- [Exercise aim] Leave out the pictures and retype exactly the lines from the one with "создать форум бесплатно" through the end of the records.

- [Task inputs]
───

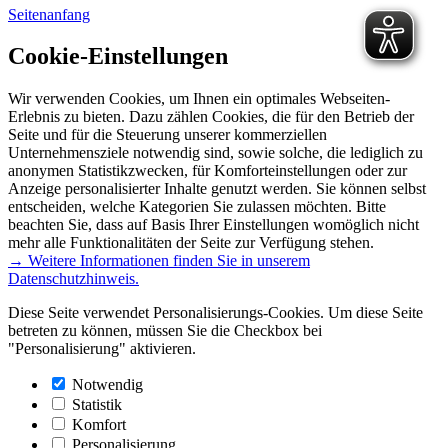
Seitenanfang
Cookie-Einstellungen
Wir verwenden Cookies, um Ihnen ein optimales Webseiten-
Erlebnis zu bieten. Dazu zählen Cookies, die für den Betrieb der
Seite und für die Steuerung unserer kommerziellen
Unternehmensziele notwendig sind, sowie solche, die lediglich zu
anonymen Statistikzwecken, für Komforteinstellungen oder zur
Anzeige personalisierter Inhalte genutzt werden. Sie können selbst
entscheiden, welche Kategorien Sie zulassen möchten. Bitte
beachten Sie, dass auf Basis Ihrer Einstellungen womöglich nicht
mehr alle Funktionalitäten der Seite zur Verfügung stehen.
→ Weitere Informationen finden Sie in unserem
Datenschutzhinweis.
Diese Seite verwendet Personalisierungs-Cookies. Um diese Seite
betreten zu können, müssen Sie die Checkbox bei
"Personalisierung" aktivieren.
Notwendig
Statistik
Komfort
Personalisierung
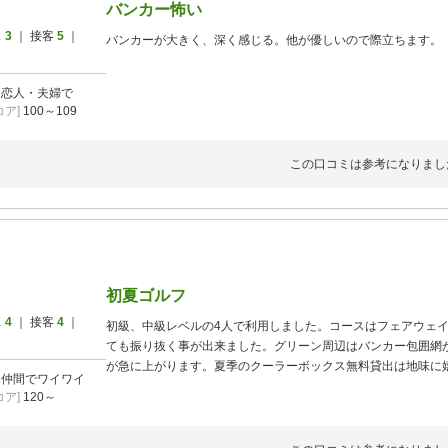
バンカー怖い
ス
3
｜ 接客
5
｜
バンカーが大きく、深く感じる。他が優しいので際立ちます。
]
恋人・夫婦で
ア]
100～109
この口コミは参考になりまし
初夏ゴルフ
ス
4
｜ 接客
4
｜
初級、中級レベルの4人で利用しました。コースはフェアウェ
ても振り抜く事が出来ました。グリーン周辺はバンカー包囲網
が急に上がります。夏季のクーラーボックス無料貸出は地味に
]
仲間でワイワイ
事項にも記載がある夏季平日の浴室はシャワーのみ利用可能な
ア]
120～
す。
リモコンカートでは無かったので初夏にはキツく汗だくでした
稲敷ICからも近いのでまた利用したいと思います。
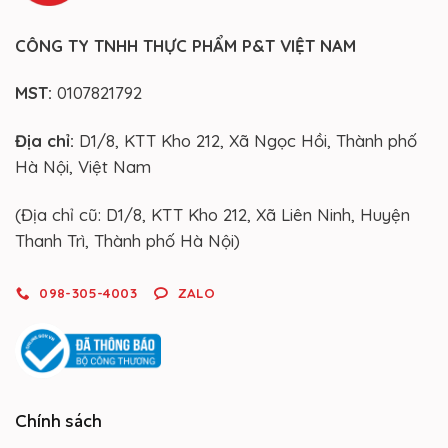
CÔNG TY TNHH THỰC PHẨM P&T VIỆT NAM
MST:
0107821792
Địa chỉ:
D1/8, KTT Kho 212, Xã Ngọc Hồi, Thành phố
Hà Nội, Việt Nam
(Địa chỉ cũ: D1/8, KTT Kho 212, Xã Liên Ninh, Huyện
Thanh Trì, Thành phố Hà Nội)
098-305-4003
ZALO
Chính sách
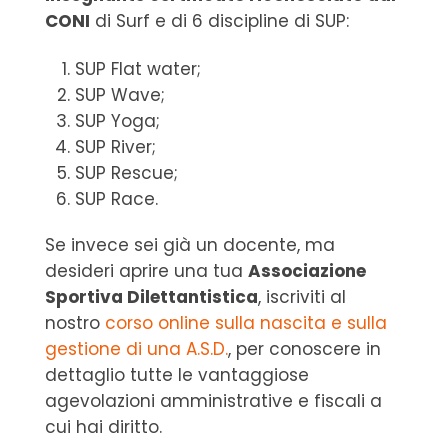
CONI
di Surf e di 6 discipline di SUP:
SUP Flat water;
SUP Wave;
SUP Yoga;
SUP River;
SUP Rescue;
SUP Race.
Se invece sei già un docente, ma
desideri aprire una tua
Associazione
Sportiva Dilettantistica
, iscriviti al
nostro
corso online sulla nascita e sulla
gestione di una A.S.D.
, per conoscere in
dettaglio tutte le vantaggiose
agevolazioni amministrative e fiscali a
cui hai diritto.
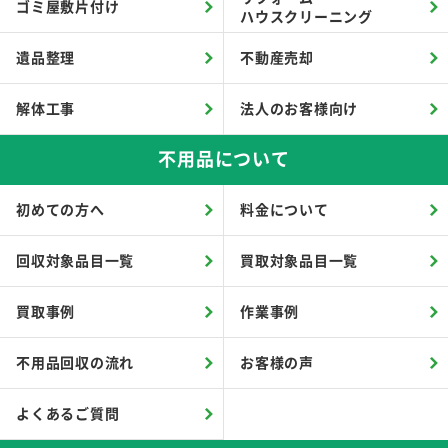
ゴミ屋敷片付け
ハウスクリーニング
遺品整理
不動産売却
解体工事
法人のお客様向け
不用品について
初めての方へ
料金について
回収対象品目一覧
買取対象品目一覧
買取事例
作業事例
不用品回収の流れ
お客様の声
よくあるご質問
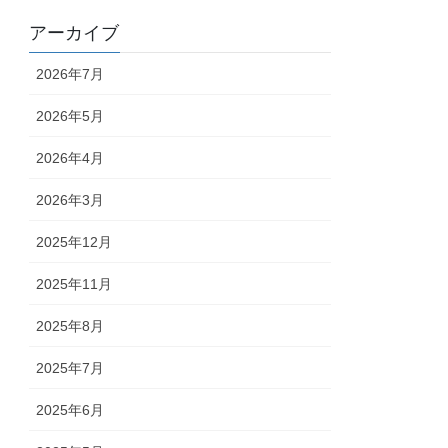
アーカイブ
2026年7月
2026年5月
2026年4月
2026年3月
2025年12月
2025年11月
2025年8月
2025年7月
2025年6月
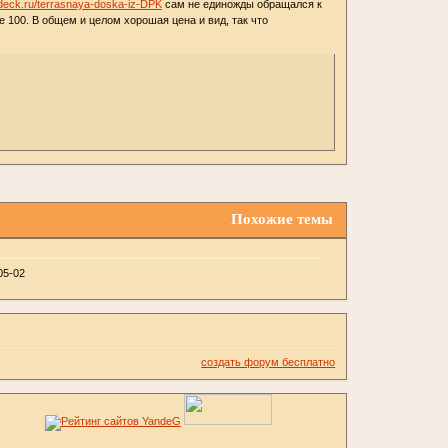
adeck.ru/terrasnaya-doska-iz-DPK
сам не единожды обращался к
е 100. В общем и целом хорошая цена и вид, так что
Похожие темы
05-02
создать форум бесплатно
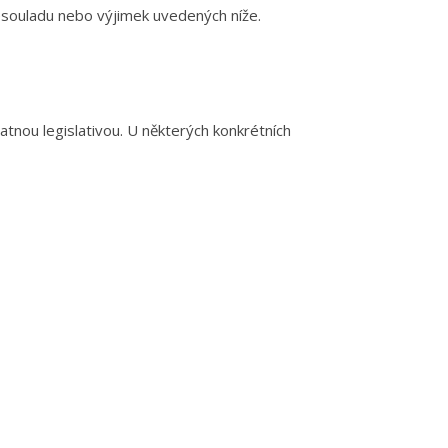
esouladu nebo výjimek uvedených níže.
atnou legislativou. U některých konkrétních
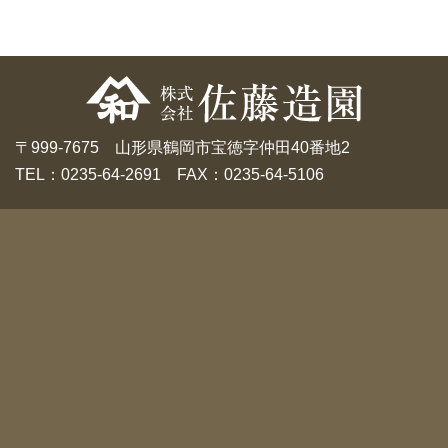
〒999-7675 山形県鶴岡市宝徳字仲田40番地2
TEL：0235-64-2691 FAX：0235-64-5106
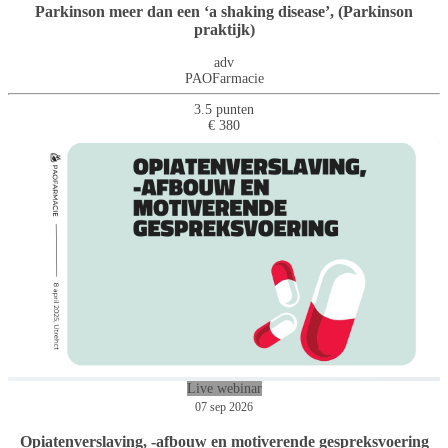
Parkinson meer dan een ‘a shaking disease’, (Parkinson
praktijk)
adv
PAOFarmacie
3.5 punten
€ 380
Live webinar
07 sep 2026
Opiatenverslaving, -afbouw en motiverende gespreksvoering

───

- [Result]
создать форум бесплатно
esouladu nebo výjimek uvedených níže.
atnou legislativou. U některých konkrétních
〒999-7675 山形県鶴岡市宝徳字仲田40番地2
TEL：0235-64-2691 FAX：0235-64-5106
Parkinson meer dan een ‘a shaking disease’, (Parkinson
praktijk)
adv
PAOFarmacie
3.5 punten
€ 380
Live webinar
07 sep 2026
Opiatenverslaving, -afbouw en motiverende gespreksvoering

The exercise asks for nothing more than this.